La pyriculariose du riz est présente dans toutes les zones où cette plante est cultivée (Ou, 1985). Cette maladie peut être particulièrement destructrice dans certaines conditions. Une culture en situation irriguée avec de forts intrants azotés est notamment favorable à son développement (Teng et al., 1991 ; Bastiaans, 1991). Les riz en culture pluviale sont particulièrement sensibles à la maladie. En revanche, les riz irrigués en conditions tempérées et les riz cultivés en altitude sont moins sujets à cette maladie. Les pertes de rendement provoquées par la pyriculariose sont très variables en fonction des agrosystèmes. Elles peuvent atteindre 100% dans certaines conditions environnementales et pratiques culturales (Khush, 1989 ; Vera Cruz et al., 2007).
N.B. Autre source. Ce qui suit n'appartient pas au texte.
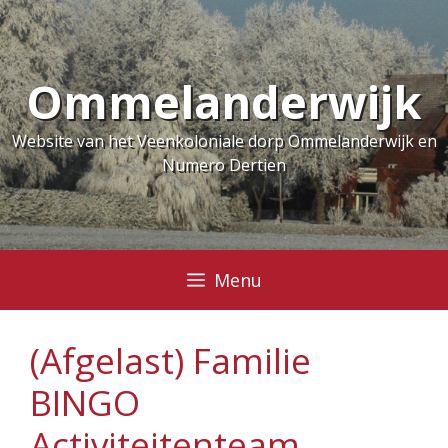
Ga
naar
de
Ommelanderwijk
inhoud
Website van het Veenkoloniale dorp Ommelanderwijk en
Numero Dertien
Menu
(Afgelast) Familie
BINGO
Activiteitenteam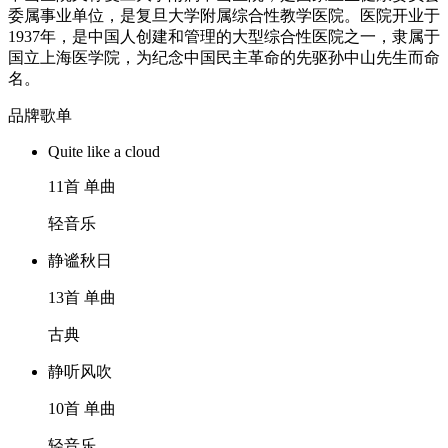
委属事业单位，是复旦大学附属综合性教学医院。医院开业于
1937年，是中国人创建和管理的大型综合性医院之一，隶属于
国立上海医学院，为纪念中国民主革命的先驱孙中山先生而命
名。
品牌歌单
Quite like a cloud
11首 单曲
轻音乐
静谧秋日
13首 单曲
古典
静听风吹
10首 单曲
轻音乐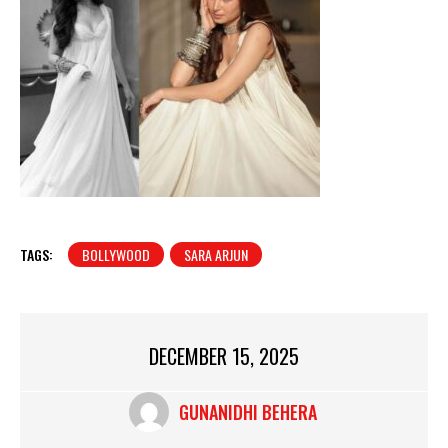
TAGS:
BOLLYWOOD
SARA ARJUN
DECEMBER 15, 2025
GUNANIDHI BEHERA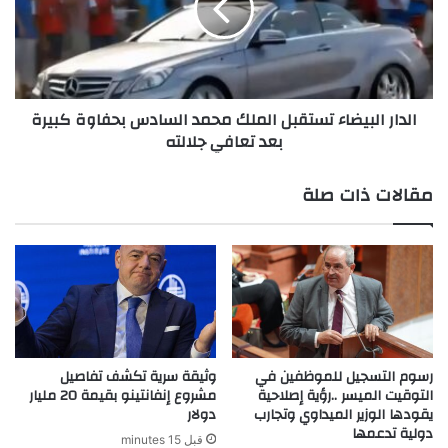
محمد
السادس
بحفاوة
كبيرة
بعد
الدار البيضاء تستقبل الملك محمد السادس بحفاوة كبيرة
تعافي
بعد تعافي جلالته
جلالته
مقالات ذات صلة
رسوم التسجيل للموظفين في
وثيقة سرية تكشف تفاصيل
التوقيت الميسر ..رؤية إصلاحية
مشروع إنفانتينو بقيمة 20 مليار
يقودها الوزير الميداوي وتجارب
دولار
دولية تدعمها
قبل 15 minutes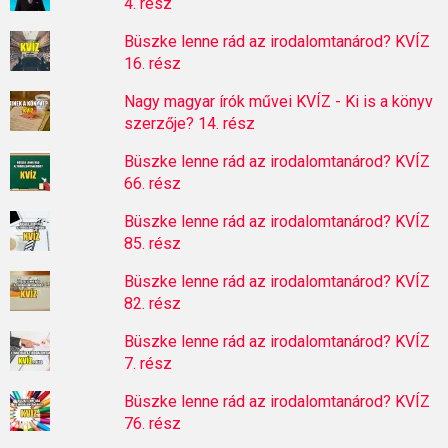
4. rész
Büszke lenne rád az irodalomtanárod? KVÍZ
16. rész
Nagy magyar írók művei KVÍZ - Ki is a könyv
szerzője? 14. rész
Büszke lenne rád az irodalomtanárod? KVÍZ
66. rész
Büszke lenne rád az irodalomtanárod? KVÍZ
85. rész
Büszke lenne rád az irodalomtanárod? KVÍZ
82. rész
Büszke lenne rád az irodalomtanárod? KVÍZ
7. rész
Büszke lenne rád az irodalomtanárod? KVÍZ
76. rész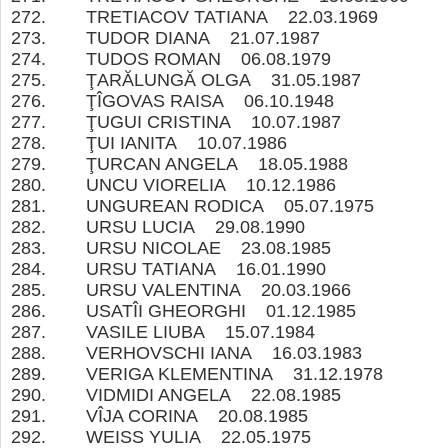
272. TRETIACOV TATIANA 22.03.1969
273. TUDOR DIANA 21.07.1987
274. TUDOS ROMAN 06.08.1979
275. ŢARĂLUNGĂ OLGA 31.05.1987
276. ŢÎGOVAS RAISA 06.10.1948
277. ŢUGUI CRISTINA 10.07.1987
278. ŢUI IANITA 10.07.1986
279. ŢURCAN ANGELA 18.05.1988
280. UNCU VIORELIA 10.12.1986
281. UNGUREAN RODICA 05.07.1975
282. URSU LUCIA 29.08.1990
283. URSU NICOLAE 23.08.1985
284. URSU TATIANA 16.01.1990
285. URSU VALENTINA 20.03.1966
286. USATÎI GHEORGHI 01.12.1985
287. VASILE LIUBA 15.07.1984
288. VERHOVSCHI IANA 16.03.1983
289. VERIGA KLEMENTINA 31.12.1978
290. VIDMIDI ANGELA 22.08.1985
291. VÎJA CORINA 20.08.1985
292. WEISS YULIA 22.05.1975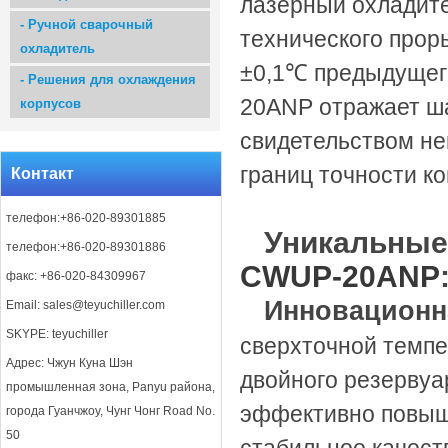
лазерный охладите
-
Ручной сварочный
технического прор
охладитель
±0,1℃ предыдущег
-
Решения для охлаждения
20ANP отражает ша
корпусов
свидетельством н
границ точности к
Контакт
телефон:+86-020-89301885
Уникальные
телефон:+86-020-89301886
CWUP-20ANP
факс: +86-020-84309967
Инновационн
Email:
sales@teyuchiller.com
SKYPE: teyuchiller
сверхточной темпе
Адрес: Чжун Куна Шэн
двойного резервуар
промышленная зона, Panyu района,
эффективно повыш
города Гуанчжоу, Чунг Чонг Road No.
50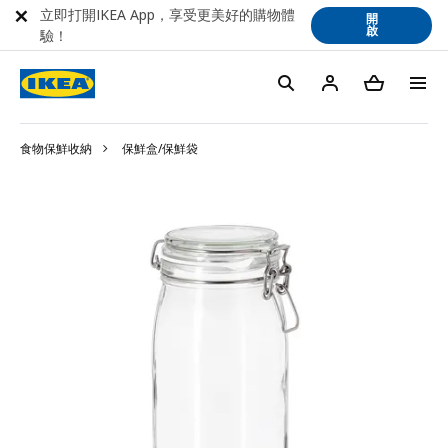
立即打開IKEA App，享受更美好的購物體
開
啟
驗！
食物保鮮收納
保鮮盒/保鮮袋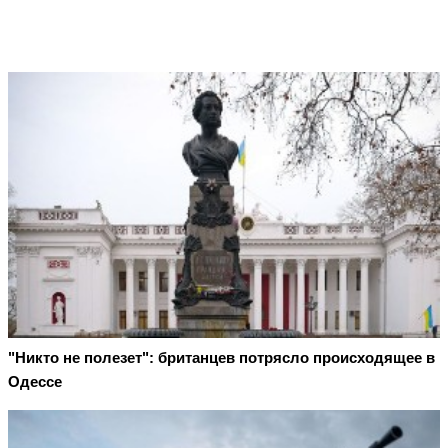
"Никто не полезет": британцев потрясло происходящее в
Одессе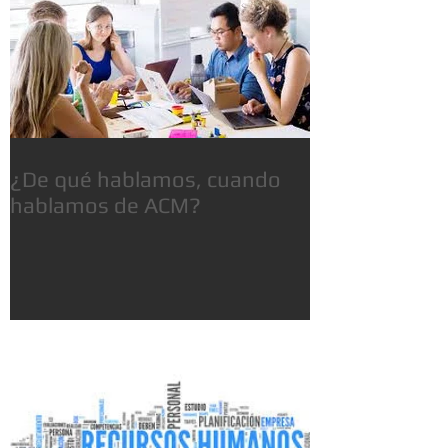
¿De qué hablamos, cuando
hablamos de ACM?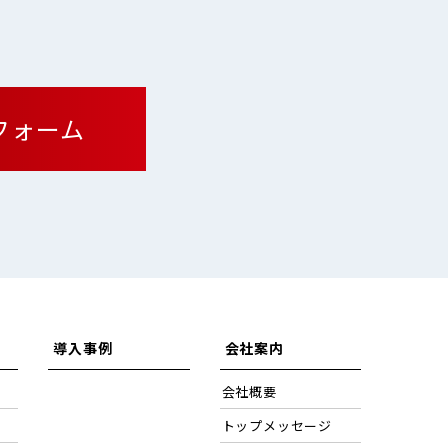
フォーム
導入事例
会社案内
会社概要
トップメッセージ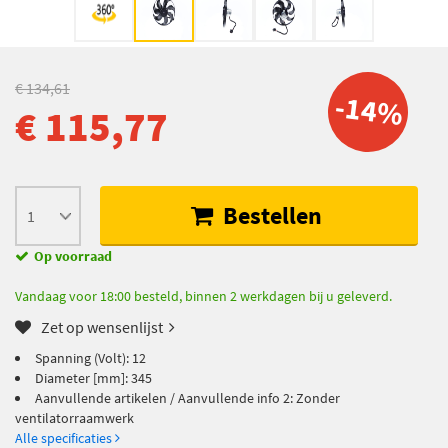
€ 134,61
-14%
€ 115,77
Bestellen
Op voorraad
Vandaag voor 18:00 besteld, binnen 2 werkdagen bij u geleverd.
Zet op wensenlijst
Spanning (Volt): 12
Diameter [mm]: 345
Aanvullende artikelen / Aanvullende info 2: Zonder
ventilatorraamwerk
Alle specificaties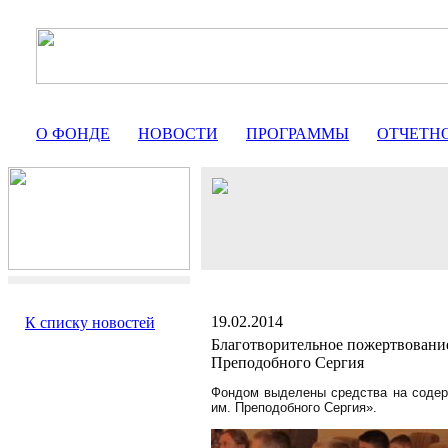
О ФОНДЕ
НОВОСТИ
ПРОГРАММЫ
ОТЧЕТН
19.02.2014
К списку новостей
Благотворительное пожертвовани
Преподобного Сергия
Фондом выделены средства на соде
им. Преподобного Сергия».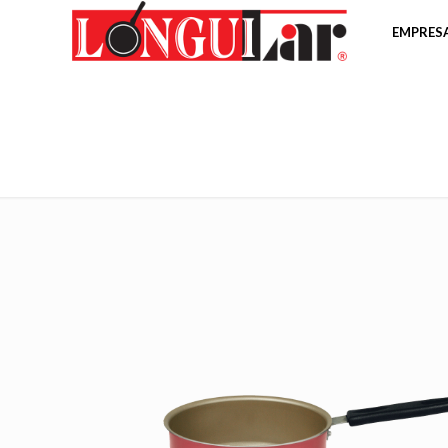
EMPRES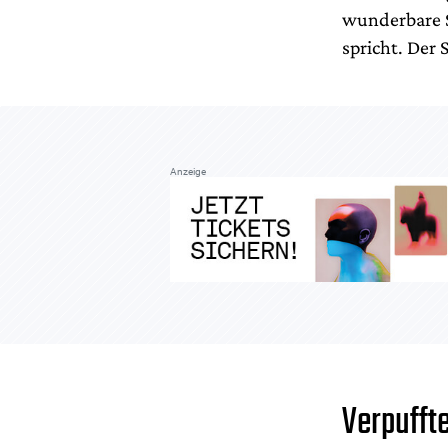
wunderbare S
spricht. Der S
Anzeige
Verpufft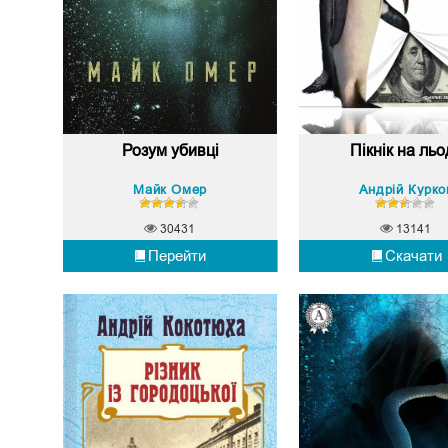
Розум убивці
Пікнік на льо
Майк Омер
Андрій Курко
30431
13141
Перейти
Скачати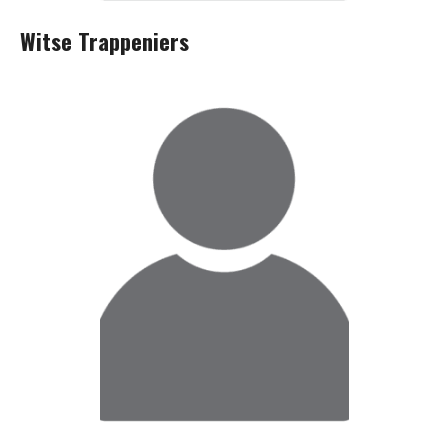
Witse Trappeniers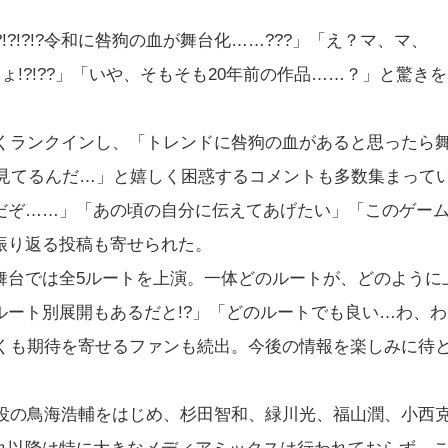
!?!?!?令和に咎狗の血が舞台化……???」「え？マ、マ、
ょ!?!??」「いや、そもそも20年前の作品……？」と驚きを
も長らくランクインし、「トレンドに咎狗の血があると思ったら
ンド見てるんだ…」と嬉しく困惑するコメントも多数集まって
だぞ……」「あの頃の自分に伝えてあげたい」「このゲー
振り返る投稿も寄せられた。
舞台では全5ルートを上演。一体どのルートが、どのように
ート別展開もあるだと!?」「どのルートでも良い…わ、わ
早くも期待を寄せるファンも続出。今後の情報を楽しみに待
ラ役の鳥海浩輔をはじめ、杉田智和、緑川光、福山潤、小西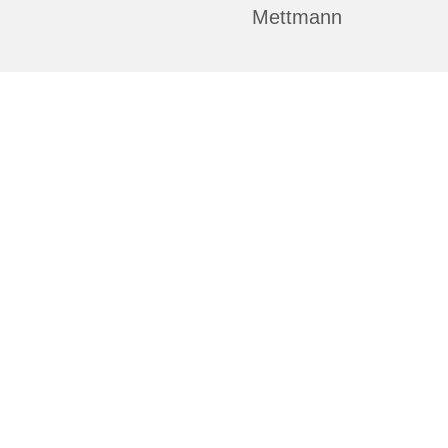
Mettmann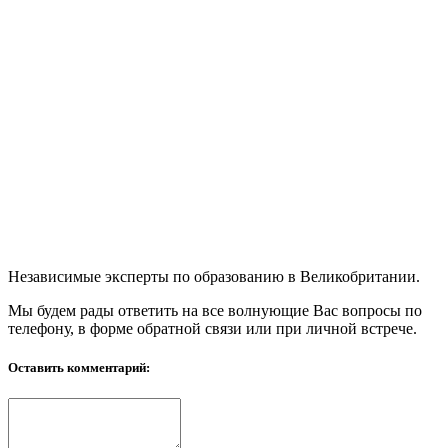
Независимые эксперты по образованию в Великобритании.
Мы будем рады ответить на все волнующие Вас вопросы по
телефону, в форме обратной связи или при личной встрече.
Оставить комментарий:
Biologie de Magnaporthe grisea
L’agent responsable de la pyriculariose est un champignon filamenteux Ascomycète de type pyrénomycète. C’est sous sa forme asexuée (Pyricularia oryzae Cavara) qu’il a été décrit pour la première fois en 1891. La forme sexuée est appelée Magnaporthe grisea. Elle a été obtenue pour la première fois au laboratoire en croisant deux isolats de Pyricularia grisea pathogènes de Digitaria sanguinalis (Hebert, 1971). Les espèces du genre Magnaporthe sont capables de provoquer des lésions sur au moins 65 espèces de 33 genres de monocotylédones différents (Nukina, 1998).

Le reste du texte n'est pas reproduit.